It seems Florida rockers Shinedown have a monopoly on drama. Take their sixth studio album: from its title, to it’s cover, to the tense thirty-second interlude that introduces it, Attention Attention is an embodiment of just that.
In fact, if you wait just over a minute into the album, the second track ‘The Devil’ expresses this eloquently with: “The drama, the drama, don’t pay the prima donna.”
The band describe the album as a physical, mental, and emotional journey that stretches from life’s lowest lows to life’s highest highs. Vocalist Brent Smith said the tracks come together in one complete thought to form a story – of a person who has fought from the very bottom to get to where they are.

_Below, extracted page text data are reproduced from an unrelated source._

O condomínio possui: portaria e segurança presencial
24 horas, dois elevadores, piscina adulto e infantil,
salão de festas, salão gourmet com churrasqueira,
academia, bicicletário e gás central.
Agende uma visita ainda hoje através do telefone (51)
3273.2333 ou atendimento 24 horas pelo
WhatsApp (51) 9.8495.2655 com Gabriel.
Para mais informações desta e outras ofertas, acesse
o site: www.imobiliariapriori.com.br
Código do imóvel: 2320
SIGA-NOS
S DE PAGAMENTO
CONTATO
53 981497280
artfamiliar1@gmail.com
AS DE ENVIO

“As we wrote the songs, they showed me that they were all related to each other during a very early stage,” he explains.
“It’s one complete thought, because it’s a cohesive story. A lot of this is about me, but it’s also about Eric, Barry, and Zach. It was born from the last four years of our lives. I’ve always said, ‘You’ve got to fall in a hole to figure out how to get out of it.’ We start off at the bottom.

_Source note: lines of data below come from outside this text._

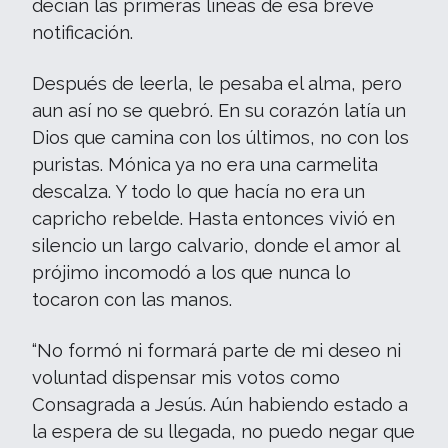
decían las primeras líneas de esa breve
notificación.
Después de leerla, le pesaba el alma, pero
aun así no se quebró. En su corazón latía un
Dios que camina con los últimos, no con los
puristas. Mónica ya no era una carmelita
descalza. Y todo lo que hacía no era un
capricho rebelde. Hasta entonces vivió en
silencio un largo calvario, donde el amor al
prójimo incomodó a los que nunca lo
tocaron con las manos.
“No formó ni formará parte de mi deseo ni
voluntad dispensar mis votos como
Consagrada a Jesús. Aún habiendo estado a
la espera de su llegada, no puedo negar que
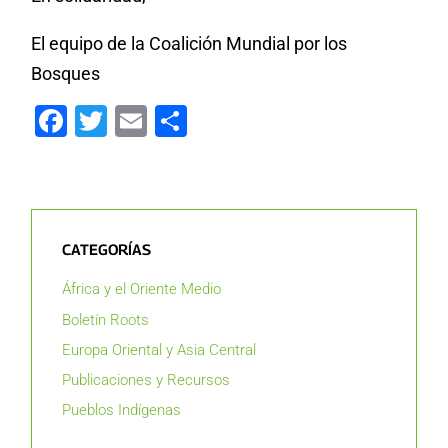
El equipo de la Coalición Mundial por los
Bosques
Facebook
Twitter
Email
Compartir
CATEGORÍAS
África y el Oriente Medio
Boletín Roots
Europa Oriental y Asia Central
Publicaciones y Recursos
Pueblos Indígenas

“This person fights to build back up, realizes he or she isn’t perfect, accepts that nothing in this world is just handed over, and unlocks the resolve to take everything on.”
Evolution and less-than-subtle transition is something very much alive in Attention Attention. Earlier tracks like ‘Black Soul’ and ‘Attention Attention’ are anxious – not only lyrically, but with quick, almost frantic vocals at points.
Later tracks like ‘Monsters’ see the character Shinedown has created become confident – though the musicality of the album doesn’t really see a shift in the second half. The tone is reminiscent of Avenged Sevenfold‘s recent work – with some of the guitar riffs very similar in style.
It’s obvious Shinedown has carefully considered what they wanted to create in Attention Attention – something that takes the listener on a journey. But some tracks are far more effective than others, with ‘Darkside’, ‘Brilliant’, and ‘The Human Radio’ leaps and bounds above the earlier half.